_Directions_
Would you please return every line from the listing that contains the word "cidé"?

_Supplied data_
........
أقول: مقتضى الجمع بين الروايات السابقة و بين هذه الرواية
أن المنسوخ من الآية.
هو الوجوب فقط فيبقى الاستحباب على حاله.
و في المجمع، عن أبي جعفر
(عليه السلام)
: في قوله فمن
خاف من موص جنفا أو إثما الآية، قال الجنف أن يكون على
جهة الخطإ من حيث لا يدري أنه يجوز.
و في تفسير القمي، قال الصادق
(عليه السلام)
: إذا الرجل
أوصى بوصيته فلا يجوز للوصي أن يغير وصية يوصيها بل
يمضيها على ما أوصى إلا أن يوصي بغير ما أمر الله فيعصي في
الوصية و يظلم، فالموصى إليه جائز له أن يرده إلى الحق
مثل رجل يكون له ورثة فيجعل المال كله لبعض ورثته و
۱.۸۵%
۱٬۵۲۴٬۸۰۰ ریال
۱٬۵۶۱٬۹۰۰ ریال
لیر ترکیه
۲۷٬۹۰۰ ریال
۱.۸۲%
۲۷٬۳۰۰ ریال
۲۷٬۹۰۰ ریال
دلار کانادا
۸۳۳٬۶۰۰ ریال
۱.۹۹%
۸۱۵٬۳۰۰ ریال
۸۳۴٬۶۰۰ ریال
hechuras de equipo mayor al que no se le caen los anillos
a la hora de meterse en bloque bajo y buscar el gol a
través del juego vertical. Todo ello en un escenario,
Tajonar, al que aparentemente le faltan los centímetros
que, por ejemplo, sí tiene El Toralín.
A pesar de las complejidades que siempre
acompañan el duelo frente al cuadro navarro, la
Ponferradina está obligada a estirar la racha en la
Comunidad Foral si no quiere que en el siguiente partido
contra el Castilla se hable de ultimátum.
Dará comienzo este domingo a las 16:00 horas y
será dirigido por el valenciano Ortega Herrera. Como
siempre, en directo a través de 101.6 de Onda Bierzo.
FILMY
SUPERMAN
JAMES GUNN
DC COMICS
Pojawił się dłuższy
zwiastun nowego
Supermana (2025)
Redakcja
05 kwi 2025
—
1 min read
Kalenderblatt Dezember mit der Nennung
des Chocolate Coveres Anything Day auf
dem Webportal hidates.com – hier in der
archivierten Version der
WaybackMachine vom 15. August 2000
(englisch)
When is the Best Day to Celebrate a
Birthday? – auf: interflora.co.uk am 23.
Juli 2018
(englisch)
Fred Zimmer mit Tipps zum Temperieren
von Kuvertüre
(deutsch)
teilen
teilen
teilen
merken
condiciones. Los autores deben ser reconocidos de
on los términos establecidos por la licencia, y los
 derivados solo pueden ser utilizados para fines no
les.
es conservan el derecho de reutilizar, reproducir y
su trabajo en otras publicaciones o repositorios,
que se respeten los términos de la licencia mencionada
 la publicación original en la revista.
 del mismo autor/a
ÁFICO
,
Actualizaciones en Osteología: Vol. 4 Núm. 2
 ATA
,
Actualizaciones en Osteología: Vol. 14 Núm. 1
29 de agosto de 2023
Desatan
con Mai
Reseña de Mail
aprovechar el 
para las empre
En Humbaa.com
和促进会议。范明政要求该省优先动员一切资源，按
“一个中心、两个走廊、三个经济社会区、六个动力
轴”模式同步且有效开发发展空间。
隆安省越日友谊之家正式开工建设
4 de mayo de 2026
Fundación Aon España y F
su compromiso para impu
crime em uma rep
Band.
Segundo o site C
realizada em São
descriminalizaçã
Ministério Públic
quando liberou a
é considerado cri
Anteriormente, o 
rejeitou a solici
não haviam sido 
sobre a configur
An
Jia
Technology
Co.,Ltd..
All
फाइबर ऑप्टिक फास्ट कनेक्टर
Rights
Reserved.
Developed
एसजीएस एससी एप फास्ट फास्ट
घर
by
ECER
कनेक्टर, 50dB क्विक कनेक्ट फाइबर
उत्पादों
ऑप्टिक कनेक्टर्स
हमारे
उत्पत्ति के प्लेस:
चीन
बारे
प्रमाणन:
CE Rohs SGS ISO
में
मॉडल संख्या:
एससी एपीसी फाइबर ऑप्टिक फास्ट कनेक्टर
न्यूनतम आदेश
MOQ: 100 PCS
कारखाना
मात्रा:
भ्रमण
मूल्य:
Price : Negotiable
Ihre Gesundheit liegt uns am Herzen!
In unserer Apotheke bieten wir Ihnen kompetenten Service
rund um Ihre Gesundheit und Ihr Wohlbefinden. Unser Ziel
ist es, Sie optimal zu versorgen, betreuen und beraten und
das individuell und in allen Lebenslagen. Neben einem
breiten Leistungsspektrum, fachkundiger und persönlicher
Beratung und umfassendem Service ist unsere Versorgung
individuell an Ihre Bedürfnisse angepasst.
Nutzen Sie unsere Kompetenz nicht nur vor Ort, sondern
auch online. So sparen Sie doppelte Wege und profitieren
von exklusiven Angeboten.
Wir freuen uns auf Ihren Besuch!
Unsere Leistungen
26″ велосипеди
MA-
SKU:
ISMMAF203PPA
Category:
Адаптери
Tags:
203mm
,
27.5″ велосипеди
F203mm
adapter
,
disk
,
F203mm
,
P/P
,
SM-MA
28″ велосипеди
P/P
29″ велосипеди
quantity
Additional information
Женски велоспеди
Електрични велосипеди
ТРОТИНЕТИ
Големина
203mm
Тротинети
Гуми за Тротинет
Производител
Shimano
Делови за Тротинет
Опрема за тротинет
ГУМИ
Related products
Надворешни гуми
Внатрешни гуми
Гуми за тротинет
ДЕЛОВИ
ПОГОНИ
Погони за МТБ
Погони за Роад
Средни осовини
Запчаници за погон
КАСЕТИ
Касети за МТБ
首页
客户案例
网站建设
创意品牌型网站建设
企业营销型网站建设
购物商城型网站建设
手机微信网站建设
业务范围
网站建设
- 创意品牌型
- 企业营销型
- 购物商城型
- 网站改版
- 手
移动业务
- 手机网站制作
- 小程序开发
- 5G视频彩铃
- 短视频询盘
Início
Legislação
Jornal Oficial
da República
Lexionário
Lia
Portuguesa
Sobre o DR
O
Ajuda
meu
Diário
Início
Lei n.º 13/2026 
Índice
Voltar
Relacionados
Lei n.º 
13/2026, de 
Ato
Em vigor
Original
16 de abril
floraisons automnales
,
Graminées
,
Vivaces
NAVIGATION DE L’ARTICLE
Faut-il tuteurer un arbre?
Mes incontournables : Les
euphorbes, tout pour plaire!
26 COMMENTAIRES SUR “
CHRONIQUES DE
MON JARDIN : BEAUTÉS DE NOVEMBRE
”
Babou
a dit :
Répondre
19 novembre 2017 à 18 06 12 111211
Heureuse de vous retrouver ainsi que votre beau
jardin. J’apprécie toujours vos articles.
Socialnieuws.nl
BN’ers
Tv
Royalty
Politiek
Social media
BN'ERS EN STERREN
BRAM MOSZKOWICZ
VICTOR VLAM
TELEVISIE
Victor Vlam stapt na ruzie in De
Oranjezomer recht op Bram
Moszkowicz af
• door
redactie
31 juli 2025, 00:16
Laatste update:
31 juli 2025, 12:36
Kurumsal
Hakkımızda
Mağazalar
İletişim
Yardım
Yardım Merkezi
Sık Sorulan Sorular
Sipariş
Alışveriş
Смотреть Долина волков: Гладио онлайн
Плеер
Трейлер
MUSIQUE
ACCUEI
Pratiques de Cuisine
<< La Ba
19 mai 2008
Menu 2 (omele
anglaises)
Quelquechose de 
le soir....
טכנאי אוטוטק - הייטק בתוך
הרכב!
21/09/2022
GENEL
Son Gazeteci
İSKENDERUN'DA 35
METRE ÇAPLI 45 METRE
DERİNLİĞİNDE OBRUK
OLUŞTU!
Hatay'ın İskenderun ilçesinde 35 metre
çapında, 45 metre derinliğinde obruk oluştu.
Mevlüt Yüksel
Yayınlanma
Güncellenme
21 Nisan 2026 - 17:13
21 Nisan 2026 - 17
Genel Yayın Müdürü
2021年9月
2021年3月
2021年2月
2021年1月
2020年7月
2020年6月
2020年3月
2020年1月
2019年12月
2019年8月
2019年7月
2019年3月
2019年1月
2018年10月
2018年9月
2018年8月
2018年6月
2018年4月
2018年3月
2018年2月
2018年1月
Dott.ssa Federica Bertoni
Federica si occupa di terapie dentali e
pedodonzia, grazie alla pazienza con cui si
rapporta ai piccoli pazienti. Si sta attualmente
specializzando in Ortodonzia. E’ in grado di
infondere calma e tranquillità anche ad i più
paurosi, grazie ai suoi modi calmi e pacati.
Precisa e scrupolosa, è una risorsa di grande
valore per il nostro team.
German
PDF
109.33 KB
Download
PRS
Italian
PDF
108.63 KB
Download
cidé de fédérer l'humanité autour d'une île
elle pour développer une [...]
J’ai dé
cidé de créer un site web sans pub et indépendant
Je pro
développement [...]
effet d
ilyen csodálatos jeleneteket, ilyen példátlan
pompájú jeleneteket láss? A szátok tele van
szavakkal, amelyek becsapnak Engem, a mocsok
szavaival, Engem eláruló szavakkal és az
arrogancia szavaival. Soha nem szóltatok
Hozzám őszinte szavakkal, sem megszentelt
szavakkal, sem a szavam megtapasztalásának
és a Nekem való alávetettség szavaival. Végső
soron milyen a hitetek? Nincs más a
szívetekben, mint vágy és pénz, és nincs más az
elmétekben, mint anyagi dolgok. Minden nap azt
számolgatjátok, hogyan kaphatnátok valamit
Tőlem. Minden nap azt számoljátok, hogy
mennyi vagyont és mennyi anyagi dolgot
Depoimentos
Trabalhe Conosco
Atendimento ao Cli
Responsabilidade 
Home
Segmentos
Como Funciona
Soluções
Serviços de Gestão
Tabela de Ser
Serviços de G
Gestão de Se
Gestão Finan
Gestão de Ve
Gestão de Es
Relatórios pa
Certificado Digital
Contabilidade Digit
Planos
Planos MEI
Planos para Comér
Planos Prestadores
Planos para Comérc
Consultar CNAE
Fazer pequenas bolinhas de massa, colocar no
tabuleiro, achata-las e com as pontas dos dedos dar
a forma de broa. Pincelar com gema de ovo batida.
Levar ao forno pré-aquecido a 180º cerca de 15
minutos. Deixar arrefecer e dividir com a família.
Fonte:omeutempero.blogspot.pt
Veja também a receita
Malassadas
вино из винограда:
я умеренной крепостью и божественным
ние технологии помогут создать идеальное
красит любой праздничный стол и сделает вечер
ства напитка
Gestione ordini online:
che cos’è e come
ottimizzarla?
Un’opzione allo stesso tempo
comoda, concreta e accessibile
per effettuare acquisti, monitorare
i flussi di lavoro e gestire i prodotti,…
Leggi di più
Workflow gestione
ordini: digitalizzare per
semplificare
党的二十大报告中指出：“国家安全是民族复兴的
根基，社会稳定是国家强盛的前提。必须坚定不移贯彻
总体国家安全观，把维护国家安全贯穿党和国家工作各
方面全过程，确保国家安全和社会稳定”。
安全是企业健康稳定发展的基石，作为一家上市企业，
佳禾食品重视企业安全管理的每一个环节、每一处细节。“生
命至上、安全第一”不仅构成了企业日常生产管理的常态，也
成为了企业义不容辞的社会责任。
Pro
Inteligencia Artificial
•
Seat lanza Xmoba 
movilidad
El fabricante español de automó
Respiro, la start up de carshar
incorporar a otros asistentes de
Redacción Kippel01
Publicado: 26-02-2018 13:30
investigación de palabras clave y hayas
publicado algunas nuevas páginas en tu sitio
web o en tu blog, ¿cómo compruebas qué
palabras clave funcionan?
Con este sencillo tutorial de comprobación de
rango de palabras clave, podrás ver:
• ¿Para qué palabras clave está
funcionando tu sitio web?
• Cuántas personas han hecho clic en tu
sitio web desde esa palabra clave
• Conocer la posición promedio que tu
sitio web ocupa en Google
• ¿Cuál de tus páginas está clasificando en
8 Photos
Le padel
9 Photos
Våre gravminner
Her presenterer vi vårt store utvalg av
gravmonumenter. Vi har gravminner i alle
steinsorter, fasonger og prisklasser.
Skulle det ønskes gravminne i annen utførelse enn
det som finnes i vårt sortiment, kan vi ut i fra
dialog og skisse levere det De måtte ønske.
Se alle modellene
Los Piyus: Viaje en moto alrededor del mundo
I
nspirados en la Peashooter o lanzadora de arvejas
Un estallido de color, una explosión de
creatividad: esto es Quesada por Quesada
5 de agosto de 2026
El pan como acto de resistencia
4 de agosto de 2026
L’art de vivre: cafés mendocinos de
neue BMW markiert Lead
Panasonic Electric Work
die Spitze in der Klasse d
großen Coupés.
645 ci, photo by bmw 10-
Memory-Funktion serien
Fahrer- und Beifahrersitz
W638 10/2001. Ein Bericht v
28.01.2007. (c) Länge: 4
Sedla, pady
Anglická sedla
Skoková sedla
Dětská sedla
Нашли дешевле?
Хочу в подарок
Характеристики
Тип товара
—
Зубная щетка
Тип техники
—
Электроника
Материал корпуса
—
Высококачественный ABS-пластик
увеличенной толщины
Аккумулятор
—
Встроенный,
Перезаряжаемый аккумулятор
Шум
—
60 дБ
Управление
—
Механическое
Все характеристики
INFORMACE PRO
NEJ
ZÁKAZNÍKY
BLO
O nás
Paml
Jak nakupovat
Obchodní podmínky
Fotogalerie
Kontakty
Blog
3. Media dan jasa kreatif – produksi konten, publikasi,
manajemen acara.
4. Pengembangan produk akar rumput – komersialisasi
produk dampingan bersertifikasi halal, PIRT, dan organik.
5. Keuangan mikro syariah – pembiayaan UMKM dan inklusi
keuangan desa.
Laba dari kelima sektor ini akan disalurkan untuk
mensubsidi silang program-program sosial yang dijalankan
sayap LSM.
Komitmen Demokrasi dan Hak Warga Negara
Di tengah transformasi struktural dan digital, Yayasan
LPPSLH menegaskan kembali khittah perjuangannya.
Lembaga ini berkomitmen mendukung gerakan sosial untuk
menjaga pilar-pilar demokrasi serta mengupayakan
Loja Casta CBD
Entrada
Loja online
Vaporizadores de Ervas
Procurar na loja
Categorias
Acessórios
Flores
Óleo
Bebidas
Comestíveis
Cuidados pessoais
........
_Result_
cidé de fédérer l'humanité autour d'une île
cidé de créer un site web sans pub et indépendant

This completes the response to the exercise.